В младших классах популярными дисциплинами были литература, история, география; математические дисциплины пока только набирали вес. Влекла нас и биология, кокетливая биологичка, которая, рано потеряв мужа, вычурно одевалась, ходила с загадочной полуулыбкой на лице и вскоре снова вышла замуж. Рассказывая о пестиках и тычинках, она ловила улыбки на лицах учениц и мстительно замечала: «Слишком рано вы повзрослели, как бы беды с вами не случилось…» Записала она желающих в биологический кружок, и когда я, не ожидая подвоха, явилась на первое занятие, то взору моему предстала бездыханная курица, которую предстояло превратить в чучело. Из робости или гордости я не посмела отказаться и негнущимися пальцами принялась оттягивать кожу, как она учила.

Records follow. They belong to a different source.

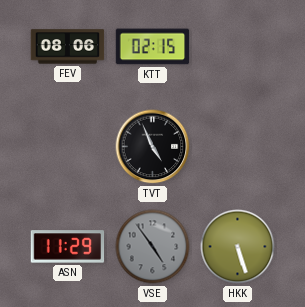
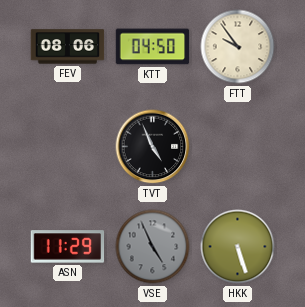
KTT: 02:15 -> 04:50
FTT: none -> 9:54
VSE: 4:54 -> 4:56
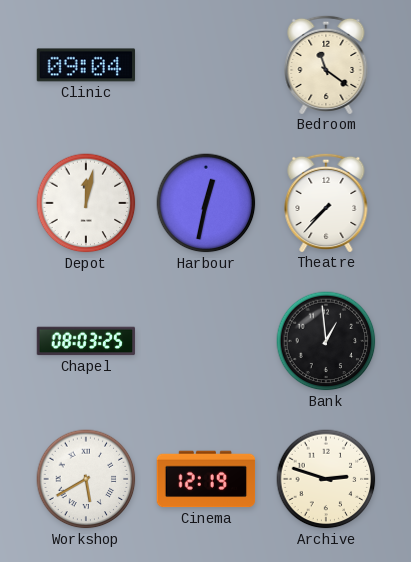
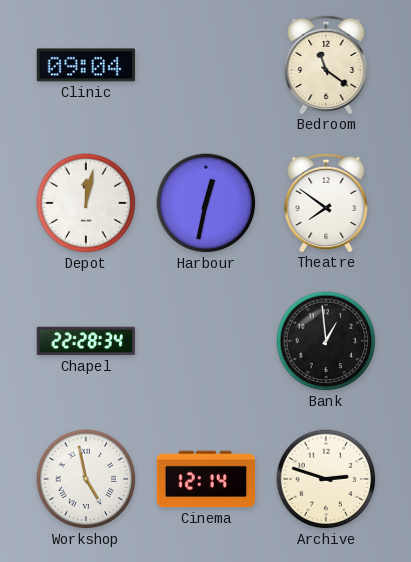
Theatre: 7:37 -> 7:51
Chapel: 08:03 -> 22:28
Workshop: 5:40 -> 4:58
Cinema: 12:19 -> 12:14
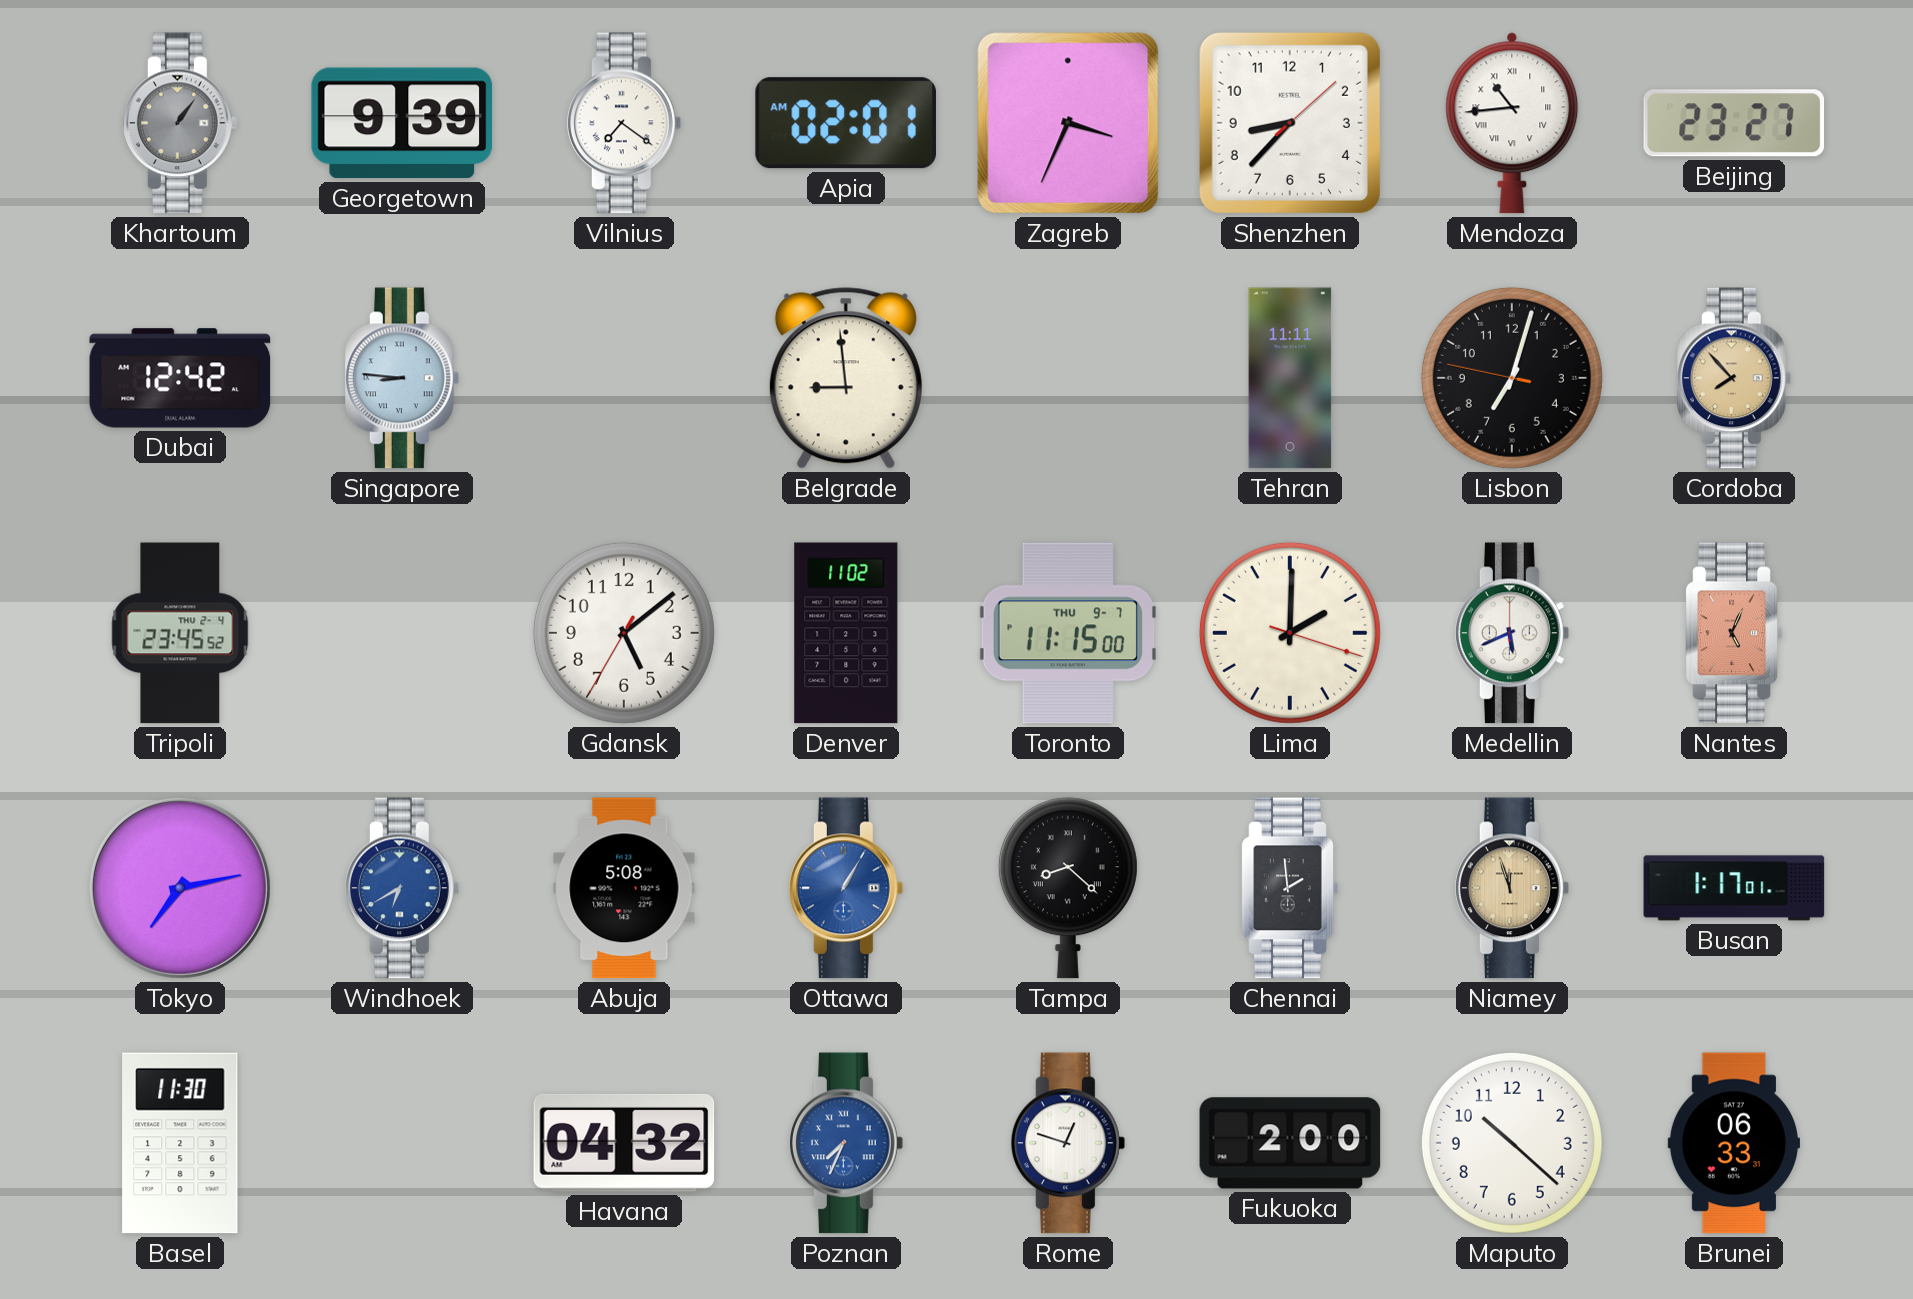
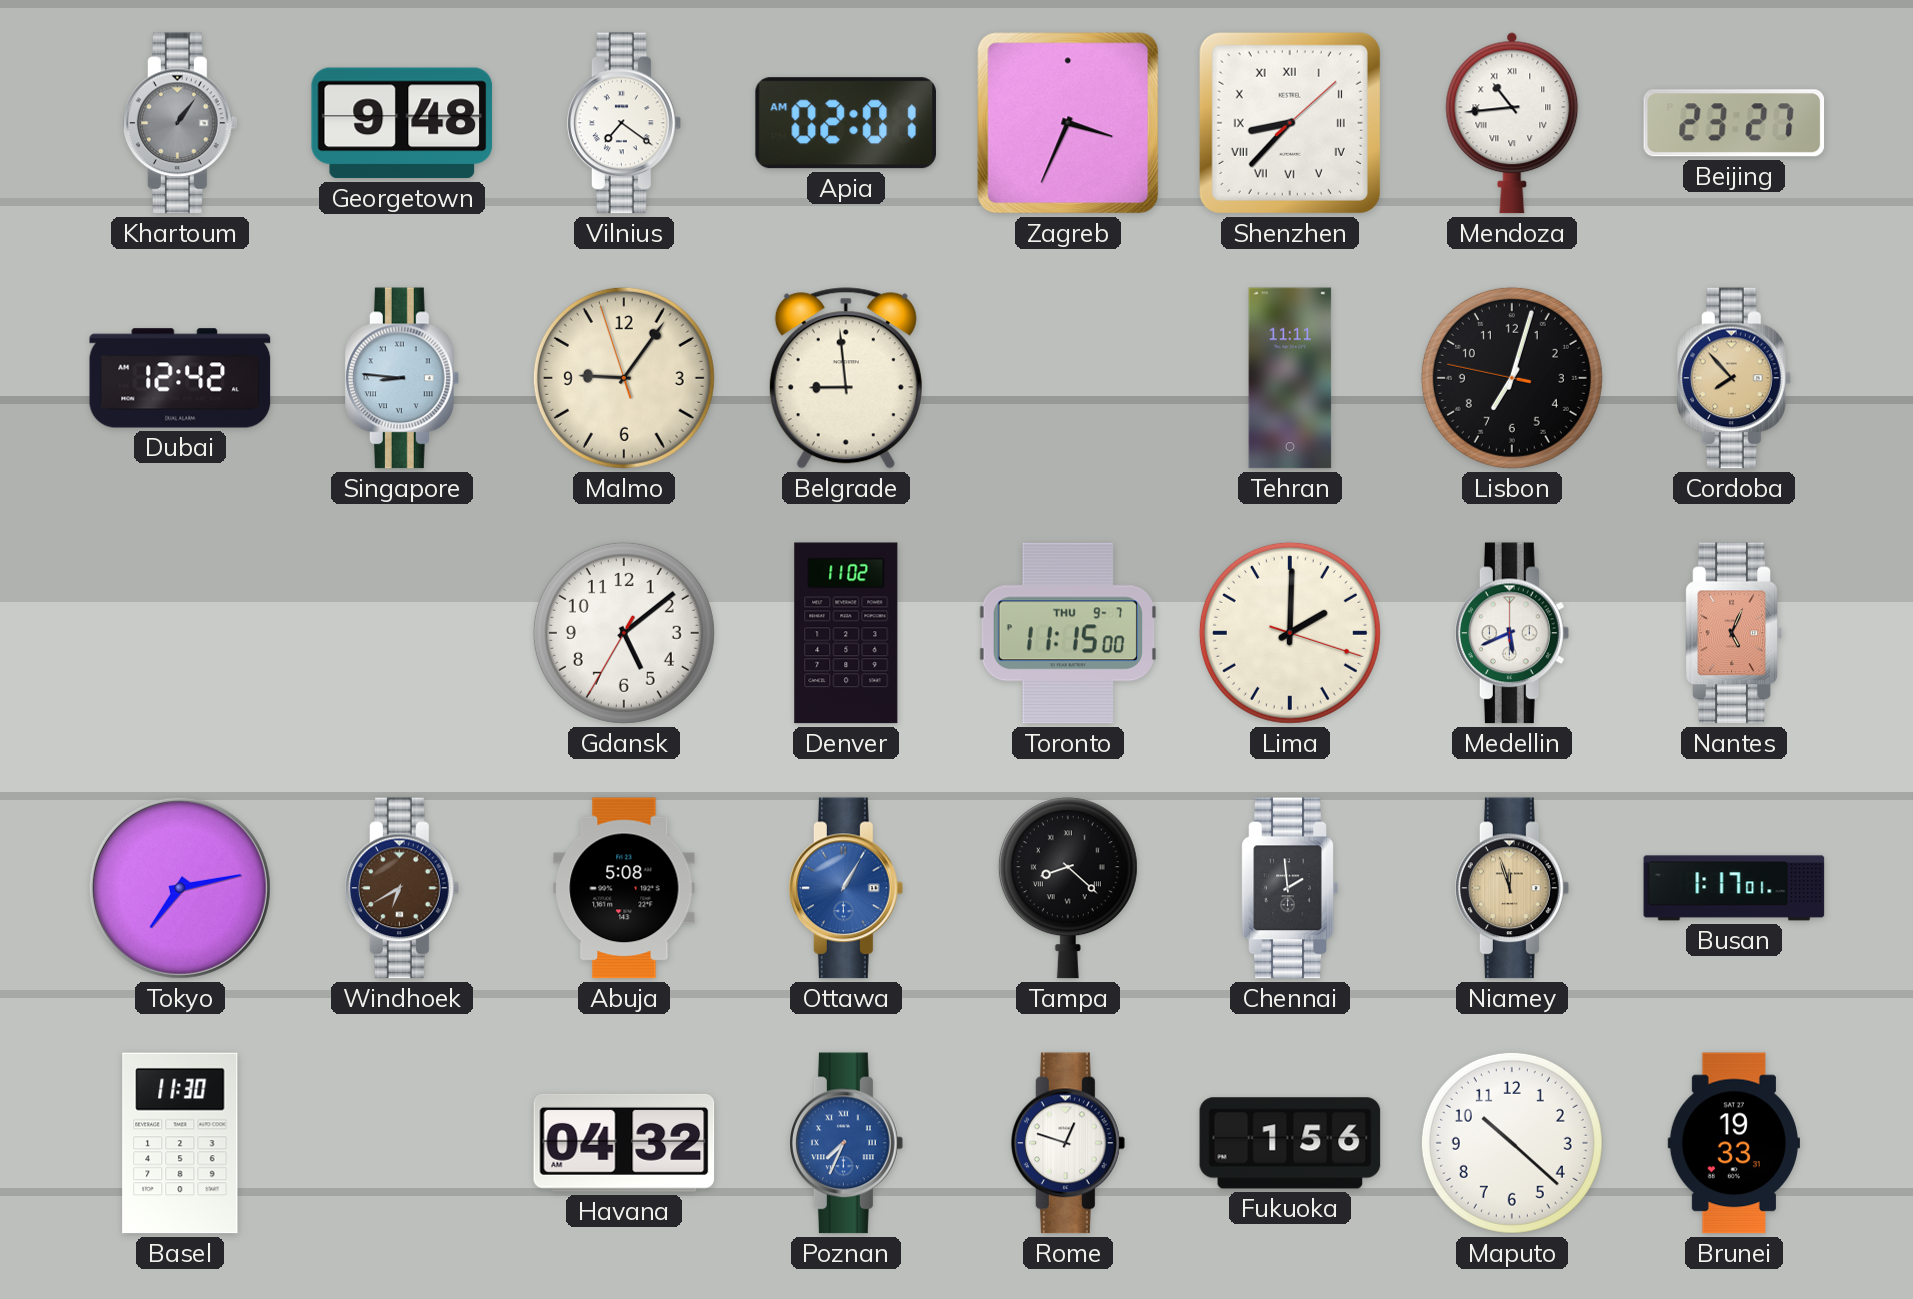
Georgetown: 9:39 -> 9:48
Shenzhen numerals: Arabic -> Roman
Malmo: none -> 9:05
Tripoli: 23:45 -> none
Windhoek dial: blue -> brown
Fukuoka: 2:00 -> 1:56
Brunei: 06:33 -> 19:33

В результате в жизни я больше не притрагивалась к курице, даже когда еще не стала вегетарианкой, и до сих пор поражаюсь тому, что не решилась уйти вовремя.
Наши детские ассоциации не поддавались никакому разумному объяснению. Мы считали мужем и женою двух учителей армянсого языка с похожими, но неодинаковыми фамилиями. Кем же им быть, как не супругами, раз преподают один предмет? Какое-то грибковое заболевание на носу у смешной и плаксивой директриссы считали следствием того, что она пьянчужка, старательно избегали ее поцелуев, которые она в порыве своей любвеобильности расточала нам. Как-то, преследуя с явным желанием расцеловать, она загнала меня в угол, я уперлась в своящий в холле рояль и когда отступать было больше некуда, попросту повернулась и убежала от нее. После она плакала в своем кабинете и называла меня злой девочкой. А завуч, прозванная нами «жандармом Европы», любила поиздеваться над девочками, преследовала их за малейшую невинную склонность принарядиться, сама, еще не старая женщина, которая потом и замуж вышла, являлась в разных туфлях и неимоверных нарядах. Как-то она умело спровоцоровала меня на выступление о том, чем мы недовольны, и когда я по наивности поверила ей и заявила, что все они педагоги, далекие от заветов Макаренко, «Педагогической поэмой» которого мы тогда увлекались, она обвинила меня в настраивании класса против педагогов и сказала, что у меня в душе змея. Подлость всегда меня расстраивала чисто по-человечески, огорчилась я и на этот раз, что так глупо подставилась, но делать было нечего.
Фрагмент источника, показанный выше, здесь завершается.